Monday, January 4, 2016

OBIEE 12c Advanced Analytic part 2: BIN and WIDTH_BUCKET

this is the second part of OBIEE 12c Advanced Analytic:

  1. OBIEE 12c Advanced Analytics Functions part 1. Introduction & Trendline
  2. OBIEE 12c Advanced Analytic part 2: BIN and WIDTH_BUCKET (this one)
  3. OBIEE 12c Advanced Analytic part 3: Forecast
  4. OBIEE 12c Advanced Analytic part 4: Cluster
  5. OBIEE 12c Advanced Analytic part 5: Outlier
  6. OBIEE 12c Advanced Analytic part 6: Regression
  7. OBIEE 12c Advanced Analytic part 7: EVALUATE_SCRIPT
  
In this post I will talk about 2 functions with similar but somewhat different functionality:  BIN and WIDTH_BUCKET.
Both functions aim is to define the bin / bucket the specific data entry belongs to. User can specify:
  • Using what column the binning should be done- binned expression (it's a numeric expression / usually a measure).
  • By what attributes it should be arranged; Please note the BY does not have the same meaning in both function.
  • Number of Bins / Buckets and the type of data returned (one of 3: the bin / bucket number, it's min or max point). 
  • In Bin function there is also a where condition option for the BIN.
The major difference is the different meaning of the BY parameter and the fact that the BIN function result is treated as a Dimension Attribute while WIDTH_BUCKET is not. 

The WIDTH_BUCKET itself is one more "secret function", not available in the function menu.
For some reason, the syntax of the 2 functions is different.

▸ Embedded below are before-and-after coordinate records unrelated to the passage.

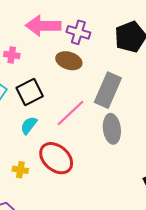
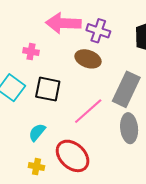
black square: (30, 92) -> (48, 89), turned 36
cyan semicircle: (29, 125) -> (37, 132), moved

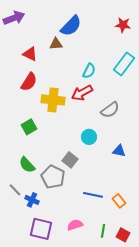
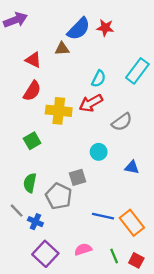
red star: (123, 25) -> (105, 28), moved
gray square: (70, 160) -> (78, 177), turned 35
green semicircle: (27, 165) -> (30, 183), turned 54
orange rectangle: (119, 201) -> (132, 223), size x1.6
purple square: (41, 229) -> (45, 254), turned 30
green line: (103, 231) -> (114, 256), turned -32

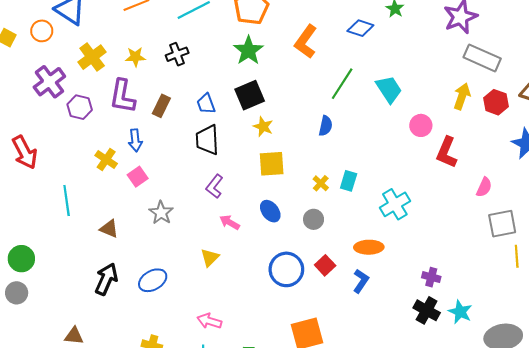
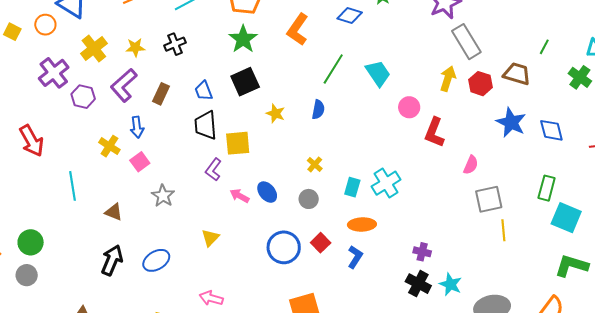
gray rectangle: (482, 58) -> (466, 42), turned 36
purple L-shape: (122, 96) -> (124, 85), turned 40
yellow star: (263, 127) -> (275, 113), moved
yellow square: (272, 164) -> (238, 143), moved
cyan rectangle: (349, 181) -> (352, 187), moved
pink arrow: (230, 222) -> (240, 196), moved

More on the difference is available in the documentation :

Note the following differences between the BIN and WIDTH_BUCKET functions:
  • Unlike the BIN function, the WIDTH_BUCKET function is not treated as a new dimensional attribute for the purposes of aggregation. Instead, the WIDTH_BUCKET function is applied on top of the query result similar to the other display functions such as RANK, TOPN, BOTTOMN, NTILE, PERCENTILE, MAVG, and MEDIAN.
  • The BY clause of the BIN function defines the grain at which the binned expression is evaluated prior to binning. If the binned expression is a measure, then the measure is grouped at the grain specified in the BY clause before being binned.
  • The BY clause of the WIDTH_BUCKET function defines the groups in the query result set over which the WIDTH_BUCKET calculation is applied. The buckets within different groups are calculated independently.
  • The BY clause of the BIN function is mandatory if the binned expression is a measure. Otherwise, for non-measure expressions, the BY clause is optional.
  • The BY clause is always optional in the WIDTH_BUCKET function. If the BY clause is omitted from the WIDTH_BUCKET function, then the function operates over the entire result set.
  • Use the BIN function when you want to compute a set of discrete buckets on top of a continuous valued attribute or measure and you want to treat that new set of discrete buckets as if it were a new dimension attribute that is intended to be included in the GROUP BY clause of other base measures in the query.
  • Use the WIDTH_BUCKET function when you want to compute a discrete set of buckets on top of an already aggregated query result set.
Simple examples of both functions, then the syntax and few more examples.

Simple Example


I'll use a "sample sales" based analysis With "Product Type", "Month" and "Revenue" columns.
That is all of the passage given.